51 rue Boussingault
Paris XIIIe
le 16 juin 1957
Cher ami,
Merci de l'invitation pour le 23 ; Jean-Michel et moi aimons l'artifice dans les feux et nous réjouissons à l'idée d'en admirer bientôt les progrès ; nous serons plus heureux encore de vous revoir et de jouer, peut-être, au ping-pong avec votre petit-fils, imbatttable, m'a-t-on dit, dans cet exercice.
En vous souvenant de moi, vous attisez les remords qui ne m'ont pas quitté depuis votre lettre sur Roger Caillois et les rêves.
Pardon de vous répondre si tard. Je voulais prendre mon temps pour réfléchir. C'était bien inutile.
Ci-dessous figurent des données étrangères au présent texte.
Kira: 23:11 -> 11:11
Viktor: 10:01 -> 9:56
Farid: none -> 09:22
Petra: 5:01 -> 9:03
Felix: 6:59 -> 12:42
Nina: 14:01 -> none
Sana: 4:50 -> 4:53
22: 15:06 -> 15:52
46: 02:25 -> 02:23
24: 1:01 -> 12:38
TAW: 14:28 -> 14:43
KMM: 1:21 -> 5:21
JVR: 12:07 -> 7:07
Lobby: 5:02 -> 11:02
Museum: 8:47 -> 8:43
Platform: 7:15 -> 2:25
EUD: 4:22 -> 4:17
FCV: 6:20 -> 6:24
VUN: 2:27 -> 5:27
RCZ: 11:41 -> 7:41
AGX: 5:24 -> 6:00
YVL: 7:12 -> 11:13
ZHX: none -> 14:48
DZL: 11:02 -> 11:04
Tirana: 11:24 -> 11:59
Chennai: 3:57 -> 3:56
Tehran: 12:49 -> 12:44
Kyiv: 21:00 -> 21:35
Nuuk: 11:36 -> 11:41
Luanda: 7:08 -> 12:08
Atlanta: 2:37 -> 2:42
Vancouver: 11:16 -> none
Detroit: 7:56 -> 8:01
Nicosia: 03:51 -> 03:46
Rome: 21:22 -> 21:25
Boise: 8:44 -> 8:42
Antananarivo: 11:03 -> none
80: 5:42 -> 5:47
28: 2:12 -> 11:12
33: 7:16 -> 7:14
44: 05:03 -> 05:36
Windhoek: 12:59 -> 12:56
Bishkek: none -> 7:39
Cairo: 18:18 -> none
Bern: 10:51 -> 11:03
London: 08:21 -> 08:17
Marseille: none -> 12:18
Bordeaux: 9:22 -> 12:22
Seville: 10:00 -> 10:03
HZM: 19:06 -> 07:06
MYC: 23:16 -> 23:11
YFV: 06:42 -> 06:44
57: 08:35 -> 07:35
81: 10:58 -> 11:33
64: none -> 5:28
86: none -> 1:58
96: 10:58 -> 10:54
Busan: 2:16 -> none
J'ai réfléchi et je suis toujours convaincu que ce qui compte ici n'est pas telle interprétation psychologique ou philosophique du rêve, mais le rapport du rêve et de la sensibilité.
Vous avez très bien vu que le problème des idées et de la réalité, - comme celui du rêve et de la réalité -, ne peut en fin de compte se résoudre qu' « à force de sensibilité ».
Dans la conférence qu'il a faite à la Société française de philosophie et que j'ai entendue, Roger a nié l'existence des rêves.
Il ne lui reste plus maintenant qu'à nier l'existence des idées, car il est au moins aussi troublant d'avoir des idées que des rêves.
J'ai cru autrefois que Roger tentait et poursuivrait une expérience dangereuse, mais féconde, à la limite de la science et de la sensibilité.